# Instructions to follow:
Reprint the entries without altering anything.

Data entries
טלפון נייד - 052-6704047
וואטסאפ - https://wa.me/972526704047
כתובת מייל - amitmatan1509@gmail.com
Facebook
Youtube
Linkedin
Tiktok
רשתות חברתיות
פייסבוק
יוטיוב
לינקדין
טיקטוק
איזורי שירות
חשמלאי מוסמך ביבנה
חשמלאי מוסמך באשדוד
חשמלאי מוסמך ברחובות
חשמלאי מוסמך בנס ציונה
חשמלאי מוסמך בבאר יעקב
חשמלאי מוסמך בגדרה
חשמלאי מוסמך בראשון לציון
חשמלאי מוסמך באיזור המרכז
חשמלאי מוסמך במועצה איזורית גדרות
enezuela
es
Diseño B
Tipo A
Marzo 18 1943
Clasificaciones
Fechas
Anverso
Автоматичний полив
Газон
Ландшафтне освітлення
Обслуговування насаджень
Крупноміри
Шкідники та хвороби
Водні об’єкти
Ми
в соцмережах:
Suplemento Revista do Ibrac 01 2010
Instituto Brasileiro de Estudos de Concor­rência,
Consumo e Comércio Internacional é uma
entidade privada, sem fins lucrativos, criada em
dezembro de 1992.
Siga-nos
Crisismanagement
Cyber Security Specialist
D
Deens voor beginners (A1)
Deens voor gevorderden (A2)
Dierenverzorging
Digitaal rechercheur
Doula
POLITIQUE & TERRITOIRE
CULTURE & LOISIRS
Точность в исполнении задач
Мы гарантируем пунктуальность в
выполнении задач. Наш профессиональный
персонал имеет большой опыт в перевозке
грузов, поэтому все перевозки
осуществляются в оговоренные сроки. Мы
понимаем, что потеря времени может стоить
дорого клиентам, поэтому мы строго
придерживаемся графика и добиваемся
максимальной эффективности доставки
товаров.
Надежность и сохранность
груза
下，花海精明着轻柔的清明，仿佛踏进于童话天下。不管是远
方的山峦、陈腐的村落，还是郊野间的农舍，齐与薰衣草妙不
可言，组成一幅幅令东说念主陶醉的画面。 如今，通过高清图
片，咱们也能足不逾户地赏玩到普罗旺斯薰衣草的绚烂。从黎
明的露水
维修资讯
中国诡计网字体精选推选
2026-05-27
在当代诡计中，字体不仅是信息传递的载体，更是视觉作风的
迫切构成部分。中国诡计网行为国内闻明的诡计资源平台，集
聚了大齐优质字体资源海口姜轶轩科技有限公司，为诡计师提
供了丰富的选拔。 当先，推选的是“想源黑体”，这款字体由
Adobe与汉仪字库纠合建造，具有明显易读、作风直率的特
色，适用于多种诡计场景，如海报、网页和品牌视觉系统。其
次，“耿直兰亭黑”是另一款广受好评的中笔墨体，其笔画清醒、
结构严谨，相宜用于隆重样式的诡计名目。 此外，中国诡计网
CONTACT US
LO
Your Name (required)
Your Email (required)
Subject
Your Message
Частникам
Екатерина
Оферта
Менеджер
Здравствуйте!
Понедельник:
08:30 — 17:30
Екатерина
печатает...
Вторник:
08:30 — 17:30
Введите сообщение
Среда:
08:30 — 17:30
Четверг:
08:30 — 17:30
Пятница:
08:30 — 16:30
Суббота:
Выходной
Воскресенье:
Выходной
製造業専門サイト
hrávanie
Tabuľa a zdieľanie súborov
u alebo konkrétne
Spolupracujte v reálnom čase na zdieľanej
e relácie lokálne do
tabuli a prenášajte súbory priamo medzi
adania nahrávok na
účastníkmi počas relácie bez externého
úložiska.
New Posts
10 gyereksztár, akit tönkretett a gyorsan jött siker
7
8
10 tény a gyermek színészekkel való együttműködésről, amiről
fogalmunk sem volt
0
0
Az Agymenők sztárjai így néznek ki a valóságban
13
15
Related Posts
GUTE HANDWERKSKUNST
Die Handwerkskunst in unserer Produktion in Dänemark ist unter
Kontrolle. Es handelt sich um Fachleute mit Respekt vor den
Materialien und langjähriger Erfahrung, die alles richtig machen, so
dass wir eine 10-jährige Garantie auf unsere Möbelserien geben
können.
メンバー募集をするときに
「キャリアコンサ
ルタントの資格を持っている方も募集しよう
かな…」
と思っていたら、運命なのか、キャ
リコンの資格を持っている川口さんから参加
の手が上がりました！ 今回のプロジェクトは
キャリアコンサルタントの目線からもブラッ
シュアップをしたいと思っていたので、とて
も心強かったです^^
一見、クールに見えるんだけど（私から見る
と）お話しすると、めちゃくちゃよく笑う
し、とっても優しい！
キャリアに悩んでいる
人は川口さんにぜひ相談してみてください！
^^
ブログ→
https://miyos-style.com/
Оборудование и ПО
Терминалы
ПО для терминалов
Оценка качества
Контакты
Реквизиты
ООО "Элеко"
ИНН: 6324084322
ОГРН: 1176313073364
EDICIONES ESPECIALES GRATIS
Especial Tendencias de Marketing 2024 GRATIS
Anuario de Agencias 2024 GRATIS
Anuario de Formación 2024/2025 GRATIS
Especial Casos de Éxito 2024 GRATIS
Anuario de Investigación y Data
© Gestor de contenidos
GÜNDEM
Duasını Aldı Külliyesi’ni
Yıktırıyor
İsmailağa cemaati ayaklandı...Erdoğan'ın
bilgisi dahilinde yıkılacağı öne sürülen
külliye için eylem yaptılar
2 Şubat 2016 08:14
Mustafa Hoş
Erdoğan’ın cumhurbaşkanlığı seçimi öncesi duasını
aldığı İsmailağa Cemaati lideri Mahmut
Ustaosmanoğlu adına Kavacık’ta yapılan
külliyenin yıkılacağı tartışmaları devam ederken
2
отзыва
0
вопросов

# Expected answer:
טלפון נייד - 052-6704047
וואטסאפ - https://wa.me/972526704047
כתובת מייל - amitmatan1509@gmail.com
Facebook
Youtube
Linkedin
Tiktok
רשתות חברתיות
פייסבוק
יוטיוב
לינקדין
טיקטוק
איזורי שירות
חשמלאי מוסמך ביבנה
חשמלאי מוסמך באשדוד
חשמלאי מוסמך ברחובות
חשמלאי מוסמך בנס ציונה
חשמלאי מוסמך בבאר יעקב
חשמלאי מוסמך בגדרה
חשמלאי מוסמך בראשון לציון
חשמלאי מוסמך באיזור המרכז
חשמלאי מוסמך במועצה איזורית גדרות
enezuela
es
Diseño B
Tipo A
Marzo 18 1943
Clasificaciones
Fechas
Anverso
Автоматичний полив
Газон
Ландшафтне освітлення
Обслуговування насаджень
Крупноміри
Шкідники та хвороби
Водні об’єкти
Ми
в соцмережах:
Suplemento Revista do Ibrac 01 2010
Instituto Brasileiro de Estudos de Concor­rência,
Consumo e Comércio Internacional é uma
entidade privada, sem fins lucrativos, criada em
dezembro de 1992.
Siga-nos
Crisismanagement
Cyber Security Specialist
D
Deens voor beginners (A1)
Deens voor gevorderden (A2)
Dierenverzorging
Digitaal rechercheur
Doula
POLITIQUE & TERRITOIRE
CULTURE & LOISIRS
Точность в исполнении задач
Мы гарантируем пунктуальность в
выполнении задач. Наш профессиональный
персонал имеет большой опыт в перевозке
грузов, поэтому все перевозки
осуществляются в оговоренные сроки. Мы
понимаем, что потеря времени может стоить
дорого клиентам, поэтому мы строго
придерживаемся графика и добиваемся
максимальной эффективности доставки
товаров.
Надежность и сохранность
груза
下，花海精明着轻柔的清明，仿佛踏进于童话天下。不管是远
方的山峦、陈腐的村落，还是郊野间的农舍，齐与薰衣草妙不
可言，组成一幅幅令东说念主陶醉的画面。 如今，通过高清图
片，咱们也能足不逾户地赏玩到普罗旺斯薰衣草的绚烂。从黎
明的露水
维修资讯
中国诡计网字体精选推选
2026-05-27
在当代诡计中，字体不仅是信息传递的载体，更是视觉作风的
迫切构成部分。中国诡计网行为国内闻明的诡计资源平台，集
聚了大齐优质字体资源海口姜轶轩科技有限公司，为诡计师提
供了丰富的选拔。 当先，推选的是“想源黑体”，这款字体由
Adobe与汉仪字库纠合建造，具有明显易读、作风直率的特
色，适用于多种诡计场景，如海报、网页和品牌视觉系统。其
次，“耿直兰亭黑”是另一款广受好评的中笔墨体，其笔画清醒、
结构严谨，相宜用于隆重样式的诡计名目。 此外，中国诡计网
CONTACT US
LO
Your Name (required)
Your Email (required)
Subject
Your Message
Частникам
Екатерина
Оферта
Менеджер
Здравствуйте!
Понедельник:
08:30 — 17:30
Екатерина
печатает...
Вторник:
08:30 — 17:30
Введите сообщение
Среда:
08:30 — 17:30
Четверг:
08:30 — 17:30
Пятница:
08:30 — 16:30
Суббота:
Выходной
Воскресенье:
Выходной
製造業専門サイト
hrávanie
Tabuľa a zdieľanie súborov
u alebo konkrétne
Spolupracujte v reálnom čase na zdieľanej
e relácie lokálne do
tabuli a prenášajte súbory priamo medzi
adania nahrávok na
účastníkmi počas relácie bez externého
úložiska.
New Posts
10 gyereksztár, akit tönkretett a gyorsan jött siker
7
8
10 tény a gyermek színészekkel való együttműködésről, amiről
fogalmunk sem volt
0
0
Az Agymenők sztárjai így néznek ki a valóságban
13
15
Related Posts
GUTE HANDWERKSKUNST
Die Handwerkskunst in unserer Produktion in Dänemark ist unter
Kontrolle. Es handelt sich um Fachleute mit Respekt vor den
Materialien und langjähriger Erfahrung, die alles richtig machen, so
dass wir eine 10-jährige Garantie auf unsere Möbelserien geben
können.
メンバー募集をするときに
「キャリアコンサ
ルタントの資格を持っている方も募集しよう
かな…」
と思っていたら、運命なのか、キャ
リコンの資格を持っている川口さんから参加
の手が上がりました！ 今回のプロジェクトは
キャリアコンサルタントの目線からもブラッ
シュアップをしたいと思っていたので、とて
も心強かったです^^
一見、クールに見えるんだけど（私から見る
と）お話しすると、めちゃくちゃよく笑う
し、とっても優しい！
キャリアに悩んでいる
人は川口さんにぜひ相談してみてください！
^^
ブログ→
https://miyos-style.com/
Оборудование и ПО
Терминалы
ПО для терминалов
Оценка качества
Контакты
Реквизиты
ООО "Элеко"
ИНН: 6324084322
ОГРН: 1176313073364
EDICIONES ESPECIALES GRATIS
Especial Tendencias de Marketing 2024 GRATIS
Anuario de Agencias 2024 GRATIS
Anuario de Formación 2024/2025 GRATIS
Especial Casos de Éxito 2024 GRATIS
Anuario de Investigación y Data
© Gestor de contenidos
GÜNDEM
Duasını Aldı Külliyesi’ni
Yıktırıyor
İsmailağa cemaati ayaklandı...Erdoğan'ın
bilgisi dahilinde yıkılacağı öne sürülen
külliye için eylem yaptılar
2 Şubat 2016 08:14
Mustafa Hoş
Erdoğan’ın cumhurbaşkanlığı seçimi öncesi duasını
aldığı İsmailağa Cemaati lideri Mahmut
Ustaosmanoğlu adına Kavacık’ta yapılan
külliyenin yıkılacağı tartışmaları devam ederken
2
отзыва
0
вопросов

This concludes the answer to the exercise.